Исчезает лодка за поворотом.

Зелье пробует муза, вдыхая жирный

дым костра, не зная ещё, чего там

не хватает – ладана или смирны.

«На том конце земли, где снятся сны…»

На том конце земли, где снятся сны

стеклянные, сереют валуны

и можжевельник в изморози синей —

кто надвигается, кто медлит вдалеке?

Неужто осень? На её платке

алеет роза и сверкает иней.

Жизнь хороша, особенно к концу,

писал старик, и по его лицу

бежали слёзы, смешанные с потом.

Он вытер их. Младенец за стеной

заснул, затих. Чай в кружке расписной

давно остыл. И снова шорох – кто там

расправил суматошные крыла?

А мышь летучая. Такие, брат, дела.

Спит ночь-прядилыцица, спит музыка-ткачиха,

мне моря хочется, а суждена – река,

течёт себе, тепла, неглубока,

и мы с тобой, возлюбленная, тихо

плывём во времени, и что нам князь Гвидон,

который выбил дно и вышел вон

на трезвый брег из бочки винной…

Как мне увериться, что жизнь – не сон, не стон,

но вещь протяжная, как колокольный звон

над среднерусскою равниной?

«Снящаяся под утро склоняется из окна…»

Снящаяся под утро склоняется из окна

над пустым Садовым кольцом. Это всё. Спасенья

нет и не надо. Коронованный странник видит: она

словно воздух осени, словно свет воскресенья,

но какого? Попробуем так: листва

начинает желтеть. Палашевский рынок,

как в немом кино. Деловитая татарва

покупает конину, беззвучно торгуясь. Приблудный инок

под усмешки мальчишек плетётся по

Вспольному. Вот и чугунный забор. Воскресни —

электричка, пропахшая потом, стоит в депо,

готовая затянуть керосиновую, мыльную песню,

чтобы так: недотрога, ромашка, настурция, львиный зев

по дороге к кладбищу. Земляника, да и малина, впрочем,

безнадёжно сошла. Пахнет опятами. Плюшевый лев

на плече у Ксении. Слушай, зачем мы точим

этот нож? Чтобы стал острее. А ножницы? Чтобы стричь

воду чёрную в пороховом ручье, чтобы филин

вещий, словно кукушка, темнолетящий сыч

благословил нас, бедных, круглоглаз и бессилен.

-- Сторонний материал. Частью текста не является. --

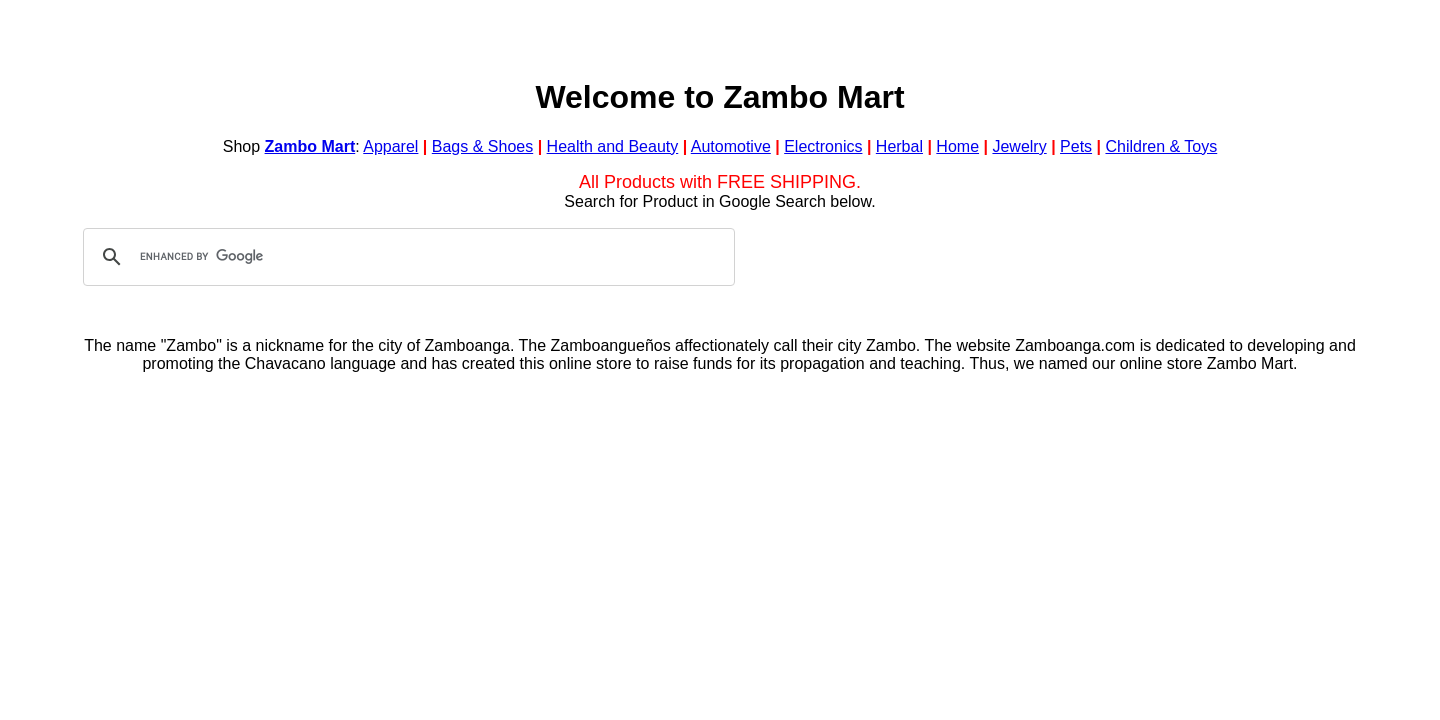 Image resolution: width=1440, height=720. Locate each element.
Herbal (899, 146)
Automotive (731, 146)
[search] (406, 257)
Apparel (390, 146)
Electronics (823, 146)
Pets (1076, 146)
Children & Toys (1161, 146)
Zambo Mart (310, 146)
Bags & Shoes (482, 146)
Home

В коммунальном ночном коридоре дубовый ларь,

где укрыты утка, яйцо, иголка. Земля остыла,

и двумя этажами ниже молчит Агарь,

осторожно гладя плечо задремавшего Исмаила.

«Ну куда сегодня пойти с тобою?..»

Ну куда сегодня пойти с тобою?

Ветерок сентябрьский осушит слёзы.

Пробегает облачком над Москвою

акварельный вздох итальянской прозы,

и не верит город слезам, каналья,

и твердит себе: «не учи ученых»,

и глядит то с гневом, а то с печалью из

норы, оскалясь, что твой волчонок.

Проплывём дворами, за разговором,

обрывая сердце на полуслове,

и навряд ли вспомним про римский форум,

где земля в разливах невинной крови,

и забудем кубок с цыганским ядом —

кто же ищет чести в своей отчизне.

Ты вздохнёшь «Венеция». Только я там

не бывал – ну разве что в прошлой жизни,

брюхом кверху лёжа, «какая лажа! —

повторял весь день, – чтоб вам пусто было!»